2020年、エドワルド・リモノフ死亡。そのニュースはロシアのみならず世界中に衝撃を与えた。詩人にして革命家、亡命者であり兵士。幾つもの顔を持つ彼は、ソビエト連邦下のロシアに生まれ、詩と反骨精神を武器にモスクワ、ニューヨーク、パリへと渡り歩いた。名声と自由を夢見て亡命し、恋人エレナとともに辿り着いた“自由の国”アメリカでは、孤独と挫折に打ちのめされながらも、自らの言葉で世界と闘い続けた。ホームレス、執事、作家、国家ボリシェヴィキ党党首──暴力と詩、愛と怒り、思想と行動のはざまで世界を挑発し続けたその姿は、称賛と危険視の両極で今なお語り継がれる。
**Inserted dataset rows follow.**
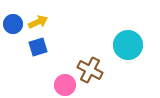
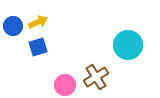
blue circle: moved 2 px down
brown cross: moved 6 px right, 7 px down; rotated 30 degrees clockwise
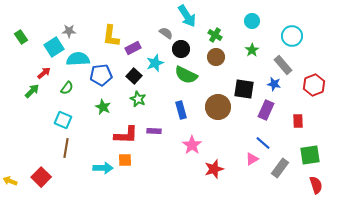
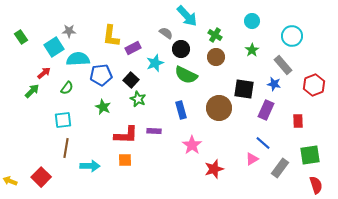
cyan arrow at (187, 16): rotated 10 degrees counterclockwise
black square at (134, 76): moved 3 px left, 4 px down
brown circle at (218, 107): moved 1 px right, 1 px down
cyan square at (63, 120): rotated 30 degrees counterclockwise
cyan arrow at (103, 168): moved 13 px left, 2 px up
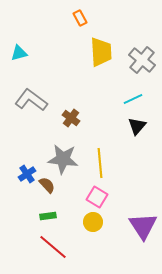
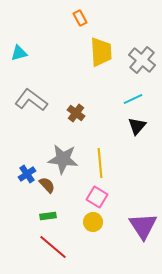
brown cross: moved 5 px right, 5 px up
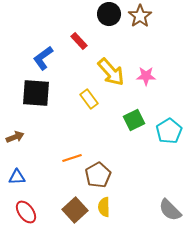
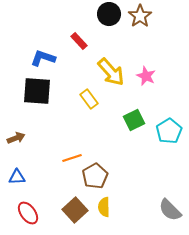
blue L-shape: rotated 55 degrees clockwise
pink star: rotated 24 degrees clockwise
black square: moved 1 px right, 2 px up
brown arrow: moved 1 px right, 1 px down
brown pentagon: moved 3 px left, 1 px down
red ellipse: moved 2 px right, 1 px down
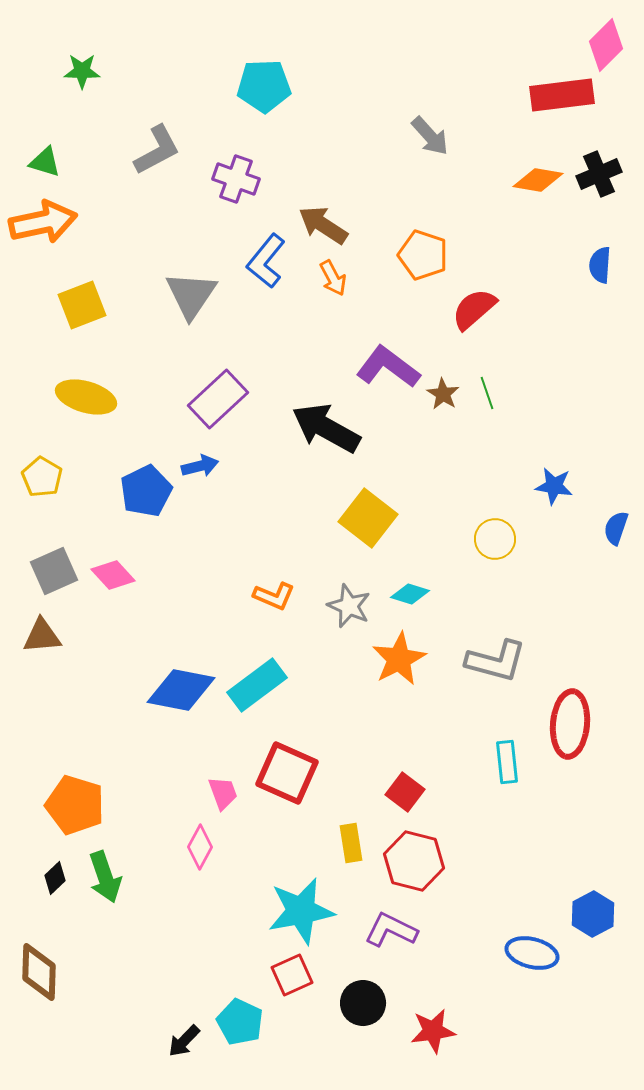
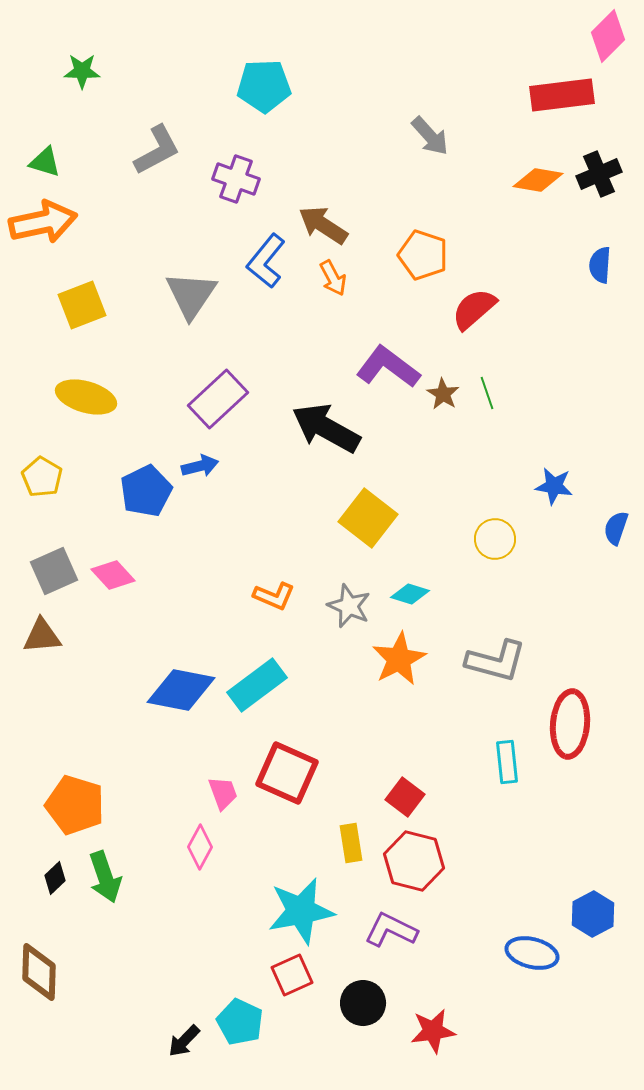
pink diamond at (606, 45): moved 2 px right, 9 px up
red square at (405, 792): moved 5 px down
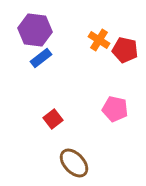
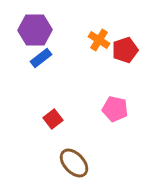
purple hexagon: rotated 8 degrees counterclockwise
red pentagon: rotated 30 degrees counterclockwise
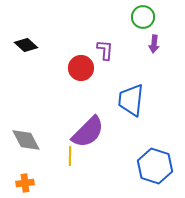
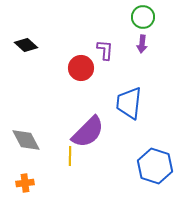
purple arrow: moved 12 px left
blue trapezoid: moved 2 px left, 3 px down
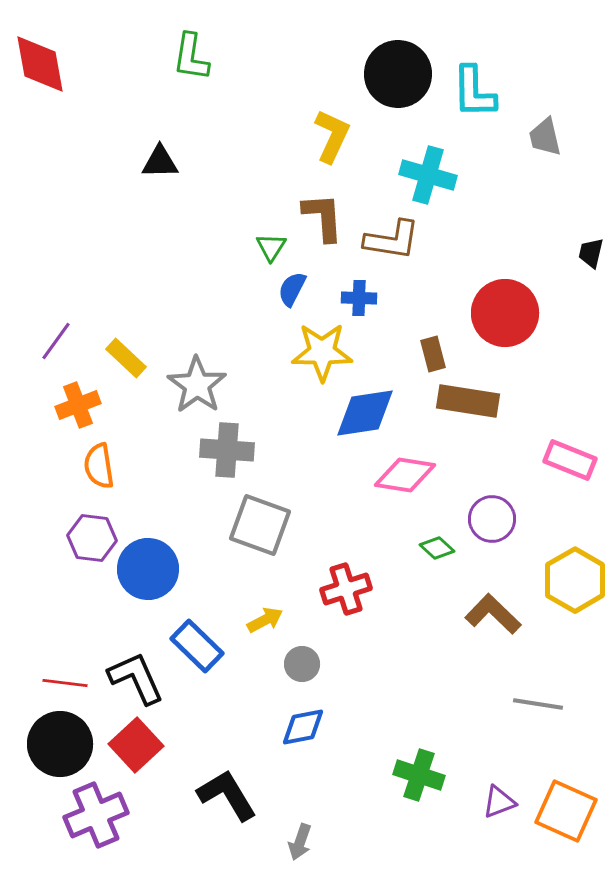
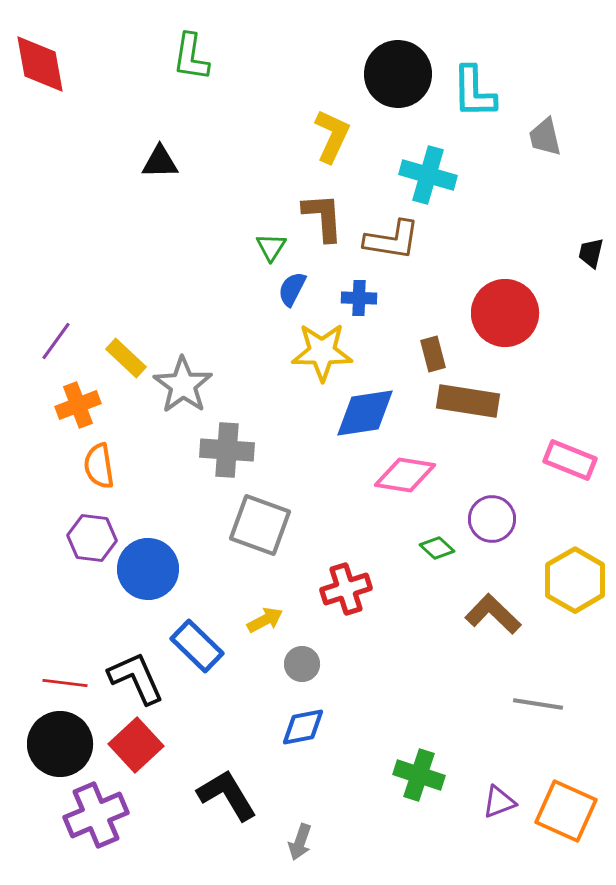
gray star at (197, 385): moved 14 px left
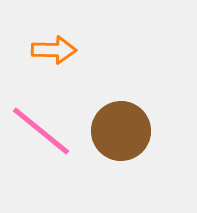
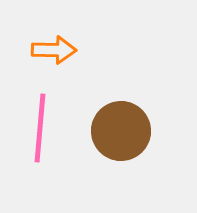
pink line: moved 1 px left, 3 px up; rotated 56 degrees clockwise
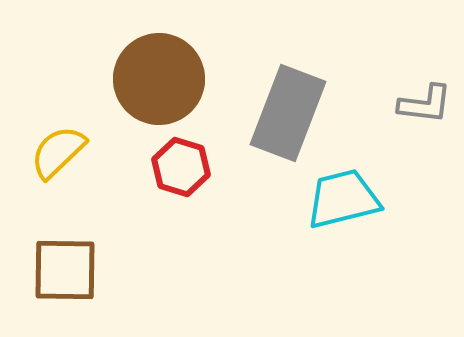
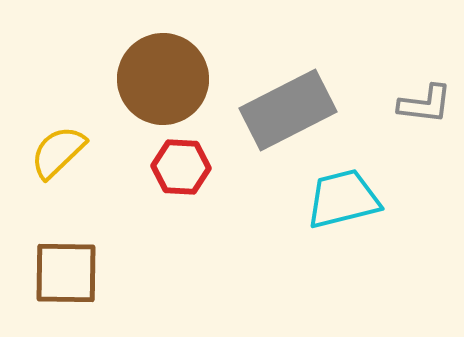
brown circle: moved 4 px right
gray rectangle: moved 3 px up; rotated 42 degrees clockwise
red hexagon: rotated 14 degrees counterclockwise
brown square: moved 1 px right, 3 px down
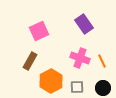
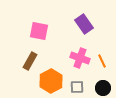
pink square: rotated 36 degrees clockwise
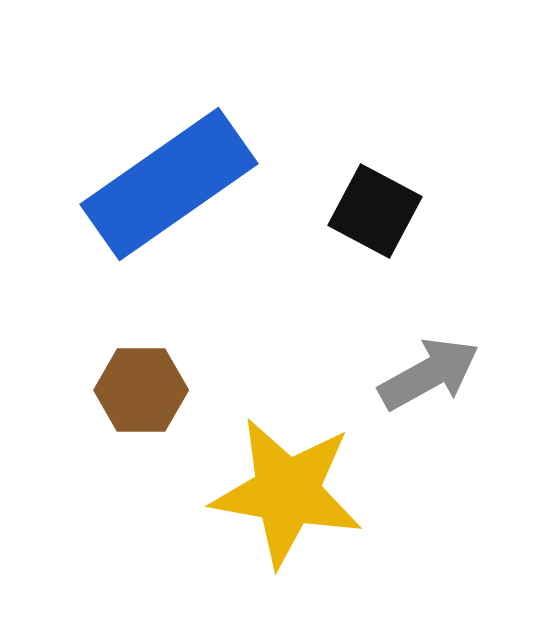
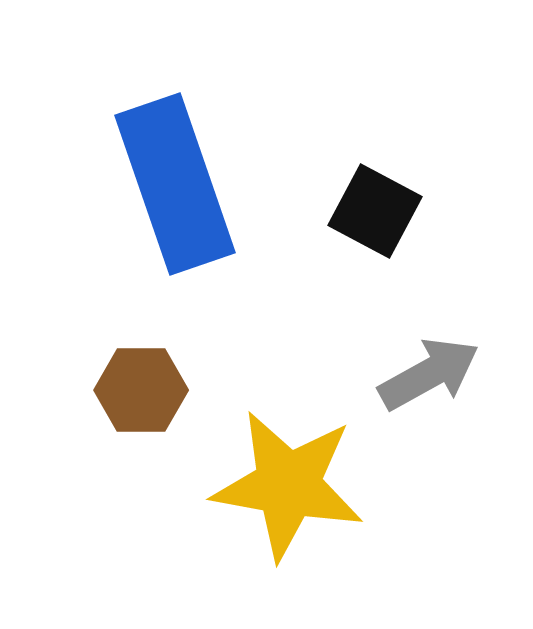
blue rectangle: moved 6 px right; rotated 74 degrees counterclockwise
yellow star: moved 1 px right, 7 px up
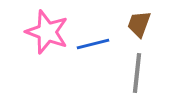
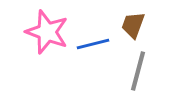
brown trapezoid: moved 6 px left, 1 px down
gray line: moved 1 px right, 2 px up; rotated 9 degrees clockwise
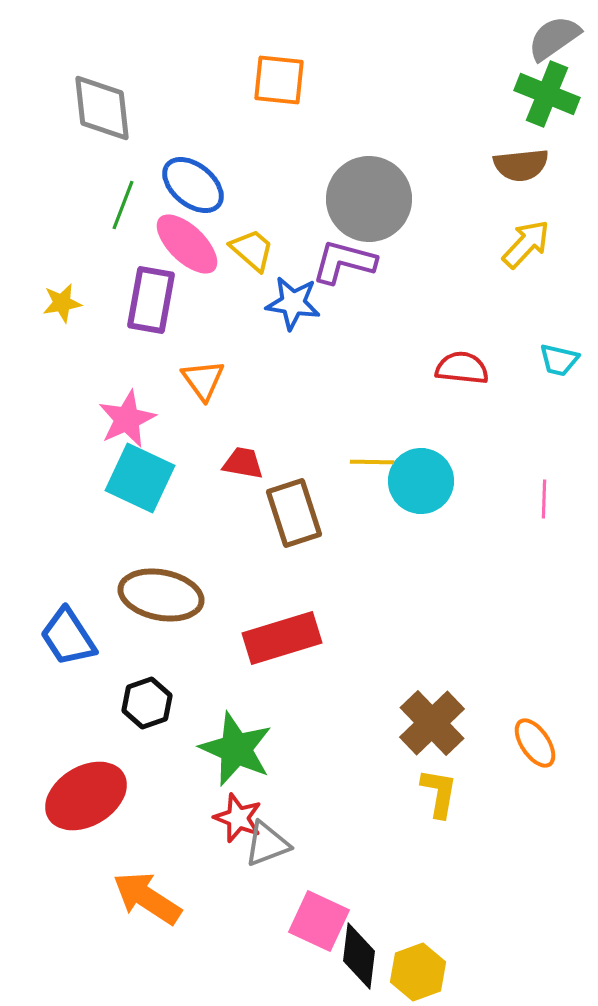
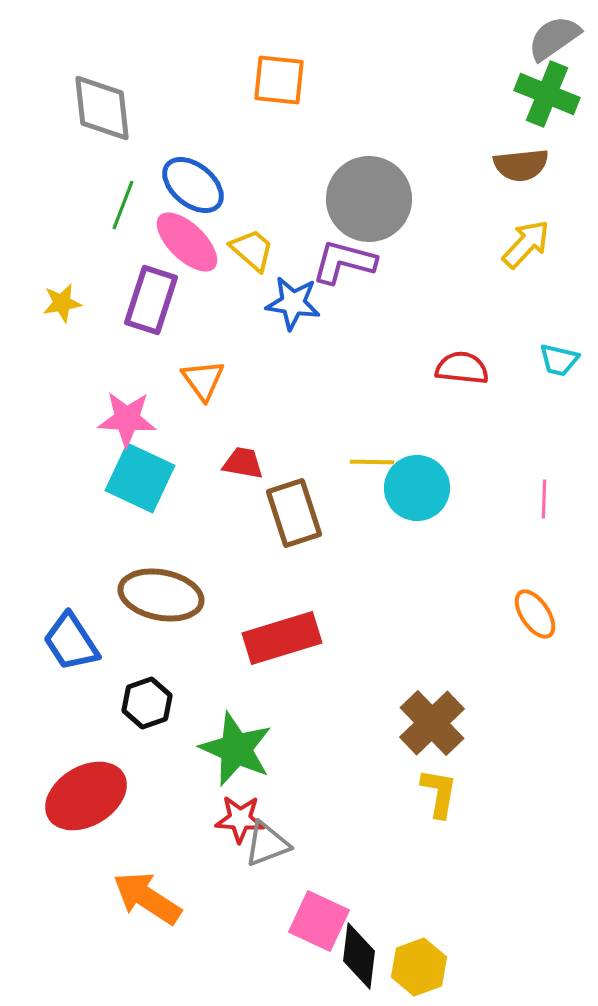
pink ellipse: moved 2 px up
purple rectangle: rotated 8 degrees clockwise
pink star: rotated 28 degrees clockwise
cyan circle: moved 4 px left, 7 px down
blue trapezoid: moved 3 px right, 5 px down
orange ellipse: moved 129 px up
red star: moved 2 px right, 1 px down; rotated 18 degrees counterclockwise
yellow hexagon: moved 1 px right, 5 px up
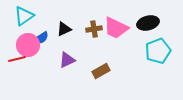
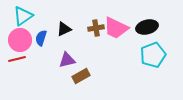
cyan triangle: moved 1 px left
black ellipse: moved 1 px left, 4 px down
brown cross: moved 2 px right, 1 px up
blue semicircle: rotated 140 degrees clockwise
pink circle: moved 8 px left, 5 px up
cyan pentagon: moved 5 px left, 4 px down
purple triangle: rotated 12 degrees clockwise
brown rectangle: moved 20 px left, 5 px down
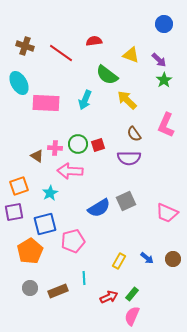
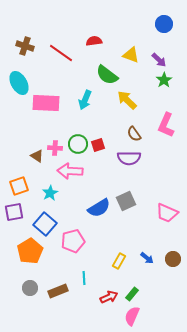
blue square: rotated 35 degrees counterclockwise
ソ連崩壊、ユーゴ紛争、ロシアの愛国主義の台頭──激動の時代の只中で彼が愛し、信じ、裏切られ、それでも書き続けたものとは何だったのか。なぜ彼はロシアの地に舞い戻ったのか?実在した“希代のカリスマ”の激動の軌跡を、圧巻の映像ともに描き出す、愛と破滅のバラード。
若い頃、リモノフの機関紙『リモンカ』を読んでいた。そのあと、社交の場で会ったことはあるけど、当時もその後も話したことはない。ザハール・プリレーピンの小説を下敷きとした私の舞台『SCUMBAGS (OTMOROSKI)(原題)』を上演したときには、観にきてくれたよ。舞台の後、一緒に写真を撮った。言葉を交わすことはなかったが、かつて偶像視していたリモノフが同じ地平に降りてきたような感じがした。
物議を醸す、矛盾をはらんだ人物……というのがリモノフを理解する鍵となる。繰り返しになるけれど、実在したリモノフのことではなくて、私が作りあげたキャラクター、抒情的なエディのことだ。原作者エマニュエル・キャレールが言うように、彼は小説の主人公のようで、倫理観を持ちあわせていない。でもどことなく詩的なところがある。オルタナ詩人で、恋多く情熱的だ……かと思えば、軍国的、帝国的でファシストでもある……彼は最愛のエレナを失い、望んだ栄光もつかめなかったために世界のすべてを憎むようになる。彼はまさしくアンチヒーロー、ロシアの「ジョーカー」のようなものだ。